**** Entries provided ****

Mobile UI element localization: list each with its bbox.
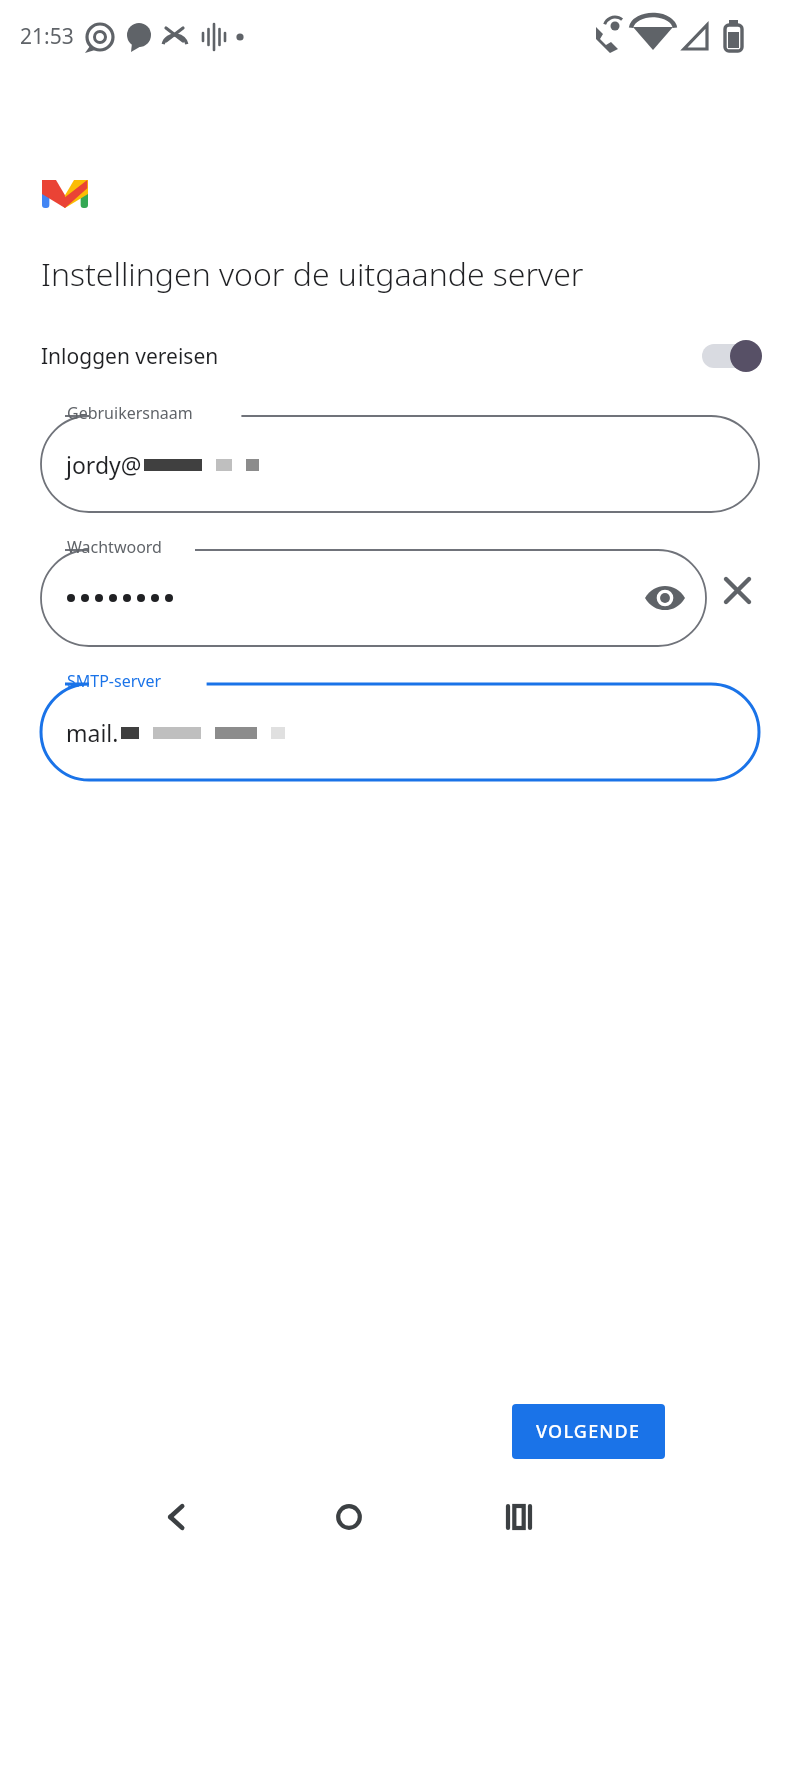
button[interactable]: SMTP-server	[41, 668, 759, 780]
button[interactable]: Wachtwoord	[41, 534, 706, 646]
staticText: mail.	[66, 717, 119, 748]
button[interactable]: Recente apps	[494, 1492, 544, 1542]
button[interactable]: Wachtwoord tonen	[638, 571, 692, 625]
other: Inloggen vereisen	[702, 340, 762, 372]
button[interactable]: Wissen	[706, 559, 768, 621]
staticText: SMTP-server	[67, 670, 162, 692]
button[interactable]: Home	[324, 1492, 374, 1542]
button[interactable]: Inloggen vereisen	[0, 324, 800, 388]
button[interactable]: Terug	[152, 1492, 202, 1542]
button[interactable]: Gebruikersnaam	[41, 400, 759, 512]
staticText: Gebruikersnaam	[67, 402, 193, 424]
button[interactable]: VOLGENDE	[512, 1404, 665, 1459]
staticText: 21:53	[20, 22, 74, 51]
staticText: jordy@	[66, 449, 142, 480]
staticText: Wachtwoord	[67, 536, 162, 558]
staticText: Instellingen voor de uitgaande server	[41, 252, 584, 296]
staticText: Inloggen vereisen	[41, 342, 219, 371]
staticText: VOLGENDE	[536, 1419, 641, 1444]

****

About this exercise: Only a number is required here: the count of lines in these entries that hold "server".

Result of this exercise: 3